Omitting every picture, output the records below exactly, please.

# Records to use:
============================================================

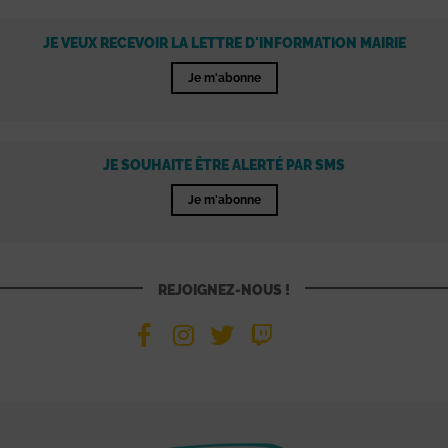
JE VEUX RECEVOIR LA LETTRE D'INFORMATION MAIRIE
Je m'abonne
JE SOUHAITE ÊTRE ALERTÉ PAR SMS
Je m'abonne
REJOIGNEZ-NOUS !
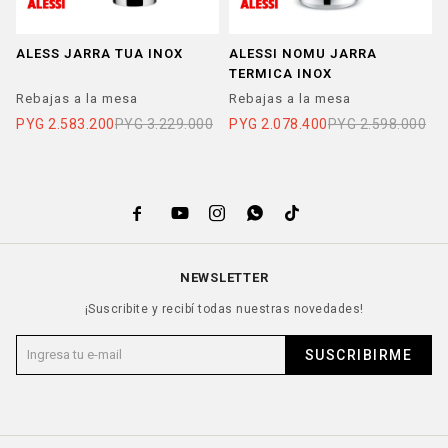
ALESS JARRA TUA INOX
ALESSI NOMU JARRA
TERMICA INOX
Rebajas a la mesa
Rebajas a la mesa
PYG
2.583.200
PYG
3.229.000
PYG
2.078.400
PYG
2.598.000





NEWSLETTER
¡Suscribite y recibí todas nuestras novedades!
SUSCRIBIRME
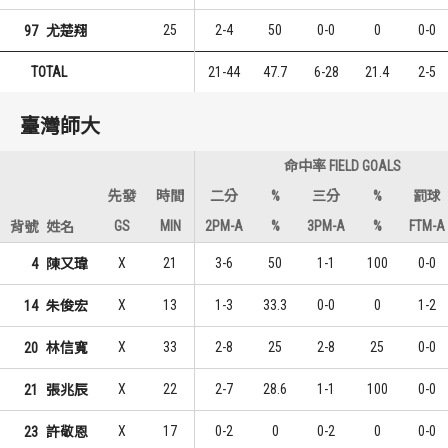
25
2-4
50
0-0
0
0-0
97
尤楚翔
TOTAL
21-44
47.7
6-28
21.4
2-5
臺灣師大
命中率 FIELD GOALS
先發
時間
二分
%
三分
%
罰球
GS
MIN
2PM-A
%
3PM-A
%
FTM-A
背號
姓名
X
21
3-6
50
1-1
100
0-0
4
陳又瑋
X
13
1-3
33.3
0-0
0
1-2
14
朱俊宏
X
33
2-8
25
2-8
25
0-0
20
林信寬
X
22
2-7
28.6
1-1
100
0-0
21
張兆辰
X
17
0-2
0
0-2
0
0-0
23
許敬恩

============================================================

# Finished task:
JE VEUX RECEVOIR LA LETTRE D'INFORMATION MAIRIE
Je m'abonne
JE SOUHAITE ÊTRE ALERTÉ PAR SMS
Je m'abonne
REJOIGNEZ-NOUS !
ALESS JARRA TUA INOX
ALESSI NOMU JARRA
TERMICA INOX
Rebajas a la mesa
Rebajas a la mesa
PYG
2.583.200
PYG
3.229.000
PYG
2.078.400
PYG
2.598.000





NEWSLETTER
¡Suscribite y recibí todas nuestras novedades!
SUSCRIBIRME
25
2-4
50
0-0
0
0-0
97
尤楚翔
TOTAL
21-44
47.7
6-28
21.4
2-5
臺灣師大
命中率 FIELD GOALS
先發
時間
二分
%
三分
%
罰球
GS
MIN
2PM-A
%
3PM-A
%
FTM-A
背號
姓名
X
21
3-6
50
1-1
100
0-0
4
陳又瑋
X
13
1-3
33.3
0-0
0
1-2
14
朱俊宏
X
33
2-8
25
2-8
25
0-0
20
林信寬
X
22
2-7
28.6
1-1
100
0-0
21
張兆辰
X
17
0-2
0
0-2
0
0-0
23
許敬恩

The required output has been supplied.